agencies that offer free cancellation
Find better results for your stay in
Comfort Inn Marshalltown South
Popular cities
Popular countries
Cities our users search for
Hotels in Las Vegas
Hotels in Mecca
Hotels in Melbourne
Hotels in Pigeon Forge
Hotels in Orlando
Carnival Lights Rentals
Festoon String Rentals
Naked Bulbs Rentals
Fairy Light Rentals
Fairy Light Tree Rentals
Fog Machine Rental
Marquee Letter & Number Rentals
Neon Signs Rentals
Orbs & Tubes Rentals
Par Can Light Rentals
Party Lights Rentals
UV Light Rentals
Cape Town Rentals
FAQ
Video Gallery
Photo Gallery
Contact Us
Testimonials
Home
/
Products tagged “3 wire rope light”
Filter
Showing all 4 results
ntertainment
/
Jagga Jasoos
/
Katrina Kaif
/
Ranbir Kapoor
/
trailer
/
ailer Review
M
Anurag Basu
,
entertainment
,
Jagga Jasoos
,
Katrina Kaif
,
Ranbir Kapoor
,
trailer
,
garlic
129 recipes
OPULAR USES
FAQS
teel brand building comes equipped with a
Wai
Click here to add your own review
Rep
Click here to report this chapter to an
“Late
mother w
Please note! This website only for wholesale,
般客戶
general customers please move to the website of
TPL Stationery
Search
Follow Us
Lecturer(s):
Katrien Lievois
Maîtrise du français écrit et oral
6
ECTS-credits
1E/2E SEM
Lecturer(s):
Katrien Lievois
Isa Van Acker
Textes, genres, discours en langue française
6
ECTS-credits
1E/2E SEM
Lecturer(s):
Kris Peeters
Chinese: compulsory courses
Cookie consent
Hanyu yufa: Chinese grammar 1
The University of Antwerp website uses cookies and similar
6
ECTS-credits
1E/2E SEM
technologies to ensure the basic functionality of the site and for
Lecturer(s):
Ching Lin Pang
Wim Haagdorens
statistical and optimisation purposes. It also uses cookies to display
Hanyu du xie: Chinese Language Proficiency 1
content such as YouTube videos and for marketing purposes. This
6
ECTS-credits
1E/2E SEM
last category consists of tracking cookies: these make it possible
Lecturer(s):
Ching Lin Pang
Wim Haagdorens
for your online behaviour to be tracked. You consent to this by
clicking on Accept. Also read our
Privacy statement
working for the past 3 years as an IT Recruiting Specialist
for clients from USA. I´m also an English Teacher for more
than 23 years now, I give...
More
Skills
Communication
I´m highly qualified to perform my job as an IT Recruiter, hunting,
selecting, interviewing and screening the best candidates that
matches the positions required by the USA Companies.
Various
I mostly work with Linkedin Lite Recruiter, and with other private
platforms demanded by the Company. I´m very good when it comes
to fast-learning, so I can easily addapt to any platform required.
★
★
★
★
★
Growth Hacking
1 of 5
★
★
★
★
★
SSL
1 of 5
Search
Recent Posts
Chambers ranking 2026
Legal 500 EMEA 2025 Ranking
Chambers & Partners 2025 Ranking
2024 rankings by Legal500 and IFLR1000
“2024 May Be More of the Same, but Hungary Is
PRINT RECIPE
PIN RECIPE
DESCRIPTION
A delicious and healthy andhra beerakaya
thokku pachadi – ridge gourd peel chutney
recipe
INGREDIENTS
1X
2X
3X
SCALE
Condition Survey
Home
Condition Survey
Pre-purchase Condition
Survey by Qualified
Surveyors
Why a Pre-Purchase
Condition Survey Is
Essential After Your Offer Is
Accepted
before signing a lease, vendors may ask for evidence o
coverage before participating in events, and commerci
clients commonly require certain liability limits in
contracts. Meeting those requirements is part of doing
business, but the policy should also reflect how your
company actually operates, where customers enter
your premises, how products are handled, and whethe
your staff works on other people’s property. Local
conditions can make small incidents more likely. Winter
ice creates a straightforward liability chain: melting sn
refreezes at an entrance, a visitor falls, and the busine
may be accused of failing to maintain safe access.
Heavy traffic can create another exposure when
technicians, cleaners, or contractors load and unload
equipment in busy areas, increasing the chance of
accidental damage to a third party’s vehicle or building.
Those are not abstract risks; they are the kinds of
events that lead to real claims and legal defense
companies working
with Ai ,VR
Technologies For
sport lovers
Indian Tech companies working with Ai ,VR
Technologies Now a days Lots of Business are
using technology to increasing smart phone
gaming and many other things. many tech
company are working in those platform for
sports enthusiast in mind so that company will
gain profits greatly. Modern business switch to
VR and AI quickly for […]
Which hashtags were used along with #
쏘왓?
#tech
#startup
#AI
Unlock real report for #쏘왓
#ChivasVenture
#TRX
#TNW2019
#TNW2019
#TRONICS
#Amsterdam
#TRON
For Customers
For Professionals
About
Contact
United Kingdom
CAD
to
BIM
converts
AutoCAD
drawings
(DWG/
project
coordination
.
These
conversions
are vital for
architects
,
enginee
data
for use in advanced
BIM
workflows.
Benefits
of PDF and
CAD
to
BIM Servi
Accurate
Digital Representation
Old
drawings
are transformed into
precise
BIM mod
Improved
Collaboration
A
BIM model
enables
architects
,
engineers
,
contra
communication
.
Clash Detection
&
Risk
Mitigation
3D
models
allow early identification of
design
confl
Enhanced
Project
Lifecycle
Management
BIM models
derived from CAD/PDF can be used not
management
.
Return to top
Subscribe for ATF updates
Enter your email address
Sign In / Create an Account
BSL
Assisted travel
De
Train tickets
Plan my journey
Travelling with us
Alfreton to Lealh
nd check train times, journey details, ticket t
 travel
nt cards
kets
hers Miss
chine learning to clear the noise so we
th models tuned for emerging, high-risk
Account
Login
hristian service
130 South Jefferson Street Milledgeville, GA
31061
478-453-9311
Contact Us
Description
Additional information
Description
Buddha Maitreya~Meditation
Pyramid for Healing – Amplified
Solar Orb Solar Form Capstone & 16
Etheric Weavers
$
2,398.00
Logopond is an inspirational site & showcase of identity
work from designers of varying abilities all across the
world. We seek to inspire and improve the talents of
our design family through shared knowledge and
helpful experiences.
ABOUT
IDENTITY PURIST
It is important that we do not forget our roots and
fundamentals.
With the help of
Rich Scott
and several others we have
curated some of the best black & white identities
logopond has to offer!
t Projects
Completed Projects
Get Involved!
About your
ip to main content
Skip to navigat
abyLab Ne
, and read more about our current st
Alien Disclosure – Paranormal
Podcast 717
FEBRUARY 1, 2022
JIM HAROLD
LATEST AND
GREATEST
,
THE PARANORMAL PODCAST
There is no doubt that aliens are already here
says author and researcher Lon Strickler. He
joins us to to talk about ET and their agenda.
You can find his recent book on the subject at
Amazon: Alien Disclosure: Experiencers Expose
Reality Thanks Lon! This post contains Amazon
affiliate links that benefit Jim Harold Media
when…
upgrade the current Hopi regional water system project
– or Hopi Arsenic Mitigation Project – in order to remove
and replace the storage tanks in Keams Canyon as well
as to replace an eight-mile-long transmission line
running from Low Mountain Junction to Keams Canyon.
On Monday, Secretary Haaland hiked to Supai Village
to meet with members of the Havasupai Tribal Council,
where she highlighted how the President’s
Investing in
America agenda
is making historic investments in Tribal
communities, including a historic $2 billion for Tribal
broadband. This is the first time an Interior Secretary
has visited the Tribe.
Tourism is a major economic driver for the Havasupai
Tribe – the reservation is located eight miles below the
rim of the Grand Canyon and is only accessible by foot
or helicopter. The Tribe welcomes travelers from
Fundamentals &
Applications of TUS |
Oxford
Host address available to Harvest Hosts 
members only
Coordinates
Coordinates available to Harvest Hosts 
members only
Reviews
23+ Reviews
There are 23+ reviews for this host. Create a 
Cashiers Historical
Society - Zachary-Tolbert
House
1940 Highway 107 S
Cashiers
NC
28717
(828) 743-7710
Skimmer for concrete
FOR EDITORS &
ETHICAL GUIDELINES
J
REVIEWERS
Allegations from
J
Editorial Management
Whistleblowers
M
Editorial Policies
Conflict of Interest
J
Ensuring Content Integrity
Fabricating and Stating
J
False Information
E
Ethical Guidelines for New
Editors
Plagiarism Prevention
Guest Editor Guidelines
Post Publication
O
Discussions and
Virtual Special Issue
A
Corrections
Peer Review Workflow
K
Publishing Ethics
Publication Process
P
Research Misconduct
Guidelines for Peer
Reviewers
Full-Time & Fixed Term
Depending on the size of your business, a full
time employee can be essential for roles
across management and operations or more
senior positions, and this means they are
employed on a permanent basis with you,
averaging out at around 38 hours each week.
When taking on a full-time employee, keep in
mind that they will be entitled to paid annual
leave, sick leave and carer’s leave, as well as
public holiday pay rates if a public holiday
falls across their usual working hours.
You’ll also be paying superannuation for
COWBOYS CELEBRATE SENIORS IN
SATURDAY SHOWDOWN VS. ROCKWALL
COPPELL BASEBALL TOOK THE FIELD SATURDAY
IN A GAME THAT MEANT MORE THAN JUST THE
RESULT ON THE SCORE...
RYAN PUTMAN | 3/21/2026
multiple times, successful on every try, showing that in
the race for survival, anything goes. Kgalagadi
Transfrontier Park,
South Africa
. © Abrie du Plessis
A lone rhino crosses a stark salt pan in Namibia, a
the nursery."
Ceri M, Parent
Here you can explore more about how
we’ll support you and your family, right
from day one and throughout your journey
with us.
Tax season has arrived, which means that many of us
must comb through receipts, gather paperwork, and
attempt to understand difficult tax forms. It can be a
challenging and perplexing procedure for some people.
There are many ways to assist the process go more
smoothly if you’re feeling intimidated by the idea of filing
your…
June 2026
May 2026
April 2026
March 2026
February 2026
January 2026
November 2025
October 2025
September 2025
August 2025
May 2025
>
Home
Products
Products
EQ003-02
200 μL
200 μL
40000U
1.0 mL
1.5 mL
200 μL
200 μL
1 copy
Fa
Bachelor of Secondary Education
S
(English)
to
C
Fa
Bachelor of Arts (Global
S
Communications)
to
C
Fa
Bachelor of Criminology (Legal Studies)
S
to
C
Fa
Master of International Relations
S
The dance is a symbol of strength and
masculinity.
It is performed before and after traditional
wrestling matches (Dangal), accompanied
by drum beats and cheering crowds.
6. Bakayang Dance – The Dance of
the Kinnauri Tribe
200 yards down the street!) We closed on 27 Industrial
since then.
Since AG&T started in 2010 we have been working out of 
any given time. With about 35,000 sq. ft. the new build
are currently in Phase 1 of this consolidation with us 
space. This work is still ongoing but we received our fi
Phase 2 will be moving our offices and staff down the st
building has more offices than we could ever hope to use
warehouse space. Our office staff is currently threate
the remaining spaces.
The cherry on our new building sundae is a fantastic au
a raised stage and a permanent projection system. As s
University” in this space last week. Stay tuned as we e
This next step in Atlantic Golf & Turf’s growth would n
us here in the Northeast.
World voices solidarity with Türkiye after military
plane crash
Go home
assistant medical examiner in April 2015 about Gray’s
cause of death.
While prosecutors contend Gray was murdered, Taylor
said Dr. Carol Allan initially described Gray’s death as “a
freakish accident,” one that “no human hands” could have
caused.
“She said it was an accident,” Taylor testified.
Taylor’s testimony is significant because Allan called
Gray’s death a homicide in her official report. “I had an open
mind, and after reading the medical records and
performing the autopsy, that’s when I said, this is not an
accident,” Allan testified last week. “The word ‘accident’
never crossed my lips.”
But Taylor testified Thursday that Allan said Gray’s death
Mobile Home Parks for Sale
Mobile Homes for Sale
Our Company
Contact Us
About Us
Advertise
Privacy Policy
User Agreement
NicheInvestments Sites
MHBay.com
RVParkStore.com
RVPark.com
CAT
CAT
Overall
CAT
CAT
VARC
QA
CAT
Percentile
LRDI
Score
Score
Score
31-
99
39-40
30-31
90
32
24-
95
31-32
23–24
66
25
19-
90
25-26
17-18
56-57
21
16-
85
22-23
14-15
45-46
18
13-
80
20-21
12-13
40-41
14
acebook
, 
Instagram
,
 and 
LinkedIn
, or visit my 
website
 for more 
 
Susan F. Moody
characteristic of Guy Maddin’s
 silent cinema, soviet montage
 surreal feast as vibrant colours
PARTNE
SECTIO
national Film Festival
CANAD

# # # # #

• [Task details] If a line of the records above contains the word "last", count it; then give the total and nothing more.

• [Written answer] 3